(Records from a data source)

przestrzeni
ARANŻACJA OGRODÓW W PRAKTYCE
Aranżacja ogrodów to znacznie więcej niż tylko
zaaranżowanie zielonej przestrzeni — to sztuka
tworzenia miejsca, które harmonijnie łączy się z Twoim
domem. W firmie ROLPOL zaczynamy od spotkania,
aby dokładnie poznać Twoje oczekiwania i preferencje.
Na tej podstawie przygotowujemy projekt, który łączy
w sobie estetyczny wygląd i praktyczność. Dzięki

**Exercise prompt**
Find where "Na tej podstawie" occurs in the data, and please write out that line through the last line exactly, with nothing else.

**Answer**
Na tej podstawie przygotowujemy projekt, który łączy
w sobie estetyczny wygląd i praktyczność. Dzięki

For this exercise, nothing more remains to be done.